Start of TASK MATERIAL

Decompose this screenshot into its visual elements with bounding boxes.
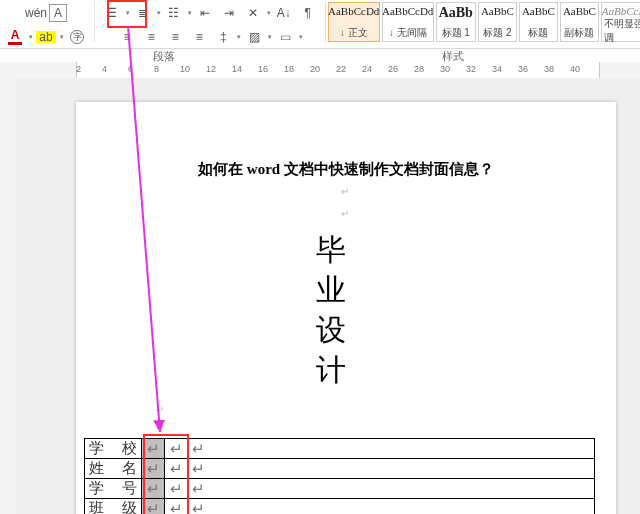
highlight-button[interactable]: ab xyxy=(35,26,57,48)
style-标题-1[interactable]: AaBb标题 1 xyxy=(436,2,476,42)
paragraph-group: ☰▾ ≣▾ ☷▾ ⇤ ⇥ ✕▾ A↓ ¶ ≡ ≡ ≡ ≡ ‡▾ ▨▾ ▭▾ xyxy=(97,0,323,48)
cover-field-value[interactable]: ↵ xyxy=(188,439,595,459)
chevron-down-icon[interactable]: ▾ xyxy=(157,9,161,17)
chevron-down-icon[interactable]: ▾ xyxy=(188,9,192,17)
style-副标题[interactable]: AaBbC副标题 xyxy=(560,2,599,42)
horizontal-ruler[interactable]: 246810121416182022242628303234363840 xyxy=(16,62,640,79)
table-row[interactable]: 姓 名↵↵↵ xyxy=(85,459,595,479)
cover-field-value[interactable]: ↵ xyxy=(188,499,595,515)
vertical-ruler[interactable] xyxy=(0,78,17,514)
cover-cell[interactable]: ↵ xyxy=(142,479,165,499)
phonetic-guide-button[interactable]: wén xyxy=(25,2,47,24)
ruler-corner xyxy=(0,62,17,79)
bullets-button[interactable]: ☰ xyxy=(101,2,123,24)
cover-cell[interactable]: ↵ xyxy=(165,439,188,459)
chevron-down-icon[interactable]: ▾ xyxy=(237,33,241,41)
separator xyxy=(325,2,326,42)
styles-group-label: 样式 xyxy=(266,49,640,63)
table-row[interactable]: 学 号↵↵↵ xyxy=(85,479,595,499)
document-heading[interactable]: 如何在 word 文档中快速制作文档封面信息？ xyxy=(76,160,616,179)
page[interactable]: 如何在 word 文档中快速制作文档封面信息？ ↵ ↵ 毕业设计 ↵ ↵ 学 校… xyxy=(76,102,616,514)
chevron-down-icon[interactable]: ▾ xyxy=(60,33,64,41)
paragraph-mark-icon: ↵ xyxy=(156,422,164,433)
style-↓-无间隔[interactable]: AaBbCcDd↓ 无间隔 xyxy=(382,2,434,42)
cover-field-label[interactable]: 学 号 xyxy=(85,479,142,499)
sort-button[interactable]: A↓ xyxy=(273,2,295,24)
chevron-down-icon[interactable]: ▾ xyxy=(29,33,33,41)
align-justify-button[interactable]: ≡ xyxy=(188,26,210,48)
ribbon: wén A A ▾ ab ▾ 字 ☰▾ ≣▾ ☷▾ ⇤ ⇥ ✕▾ A↓ ¶ ≡ … xyxy=(0,0,640,49)
cover-cell[interactable]: ↵ xyxy=(142,499,165,515)
paragraph-mark-icon: ↵ xyxy=(341,186,349,197)
vertical-cover-title[interactable]: 毕业设计 xyxy=(316,230,346,390)
cover-cell[interactable]: ↵ xyxy=(165,479,188,499)
chevron-down-icon[interactable]: ▾ xyxy=(267,9,271,17)
align-right-button[interactable]: ≡ xyxy=(164,26,186,48)
align-center-button[interactable]: ≡ xyxy=(140,26,162,48)
decrease-indent-button[interactable]: ⇤ xyxy=(194,2,216,24)
separator xyxy=(94,2,95,42)
cover-info-table[interactable]: 学 校↵↵↵姓 名↵↵↵学 号↵↵↵班 级↵↵↵ xyxy=(84,438,595,514)
paragraph-group-label: 段落 xyxy=(62,49,266,63)
multilevel-list-button[interactable]: ☷ xyxy=(163,2,185,24)
chevron-down-icon[interactable]: ▾ xyxy=(299,33,303,41)
cover-field-label[interactable]: 班 级 xyxy=(85,499,142,515)
char-border-button[interactable]: A xyxy=(49,4,67,22)
paragraph-mark-icon: ↵ xyxy=(156,404,164,415)
style-↓-正文[interactable]: AaBbCcDd↓ 正文 xyxy=(328,2,380,42)
document-area[interactable]: 如何在 word 文档中快速制作文档封面信息？ ↵ ↵ 毕业设计 ↵ ↵ 学 校… xyxy=(16,78,640,514)
align-left-button[interactable]: ≡ xyxy=(116,26,138,48)
chevron-down-icon[interactable]: ▾ xyxy=(268,33,272,41)
cover-field-label[interactable]: 学 校 xyxy=(85,439,142,459)
font-color-button[interactable]: A xyxy=(4,26,26,48)
borders-button[interactable]: ▭ xyxy=(274,26,296,48)
asian-layout-button[interactable]: ✕ xyxy=(242,2,264,24)
cover-field-label[interactable]: 姓 名 xyxy=(85,459,142,479)
numbering-button[interactable]: ≣ xyxy=(132,2,154,24)
cover-cell[interactable]: ↵ xyxy=(142,459,165,479)
table-row[interactable]: 学 校↵↵↵ xyxy=(85,439,595,459)
cover-field-value[interactable]: ↵ xyxy=(188,459,595,479)
cover-cell[interactable]: ↵ xyxy=(165,459,188,479)
style-标题-2[interactable]: AaBbC标题 2 xyxy=(478,2,517,42)
font-group: wén A A ▾ ab ▾ 字 xyxy=(0,0,92,48)
show-marks-button[interactable]: ¶ xyxy=(297,2,319,24)
styles-gallery[interactable]: AaBbCcDd↓ 正文AaBbCcDd↓ 无间隔AaBb标题 1AaBbC标题… xyxy=(328,0,640,42)
cover-field-value[interactable]: ↵ xyxy=(188,479,595,499)
table-row[interactable]: 班 级↵↵↵ xyxy=(85,499,595,515)
chevron-down-icon[interactable]: ▾ xyxy=(126,9,130,17)
line-spacing-button[interactable]: ‡ xyxy=(212,26,234,48)
shading-button[interactable]: ▨ xyxy=(243,26,265,48)
paragraph-mark-icon: ↵ xyxy=(341,208,349,219)
increase-indent-button[interactable]: ⇥ xyxy=(218,2,240,24)
style-不明显强调[interactable]: AaBbCcDd不明显强调 xyxy=(601,2,640,42)
cover-cell[interactable]: ↵ xyxy=(142,439,165,459)
cover-cell[interactable]: ↵ xyxy=(165,499,188,515)
enclose-chars-button[interactable]: 字 xyxy=(66,26,88,48)
style-标题[interactable]: AaBbC标题 xyxy=(519,2,558,42)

End of TASK MATERIAL

■ TASK DETAILS
Report how many lines above contain the string "毕业设计". Please write the number only.

■ ANSWER TO THE PROBLEM
3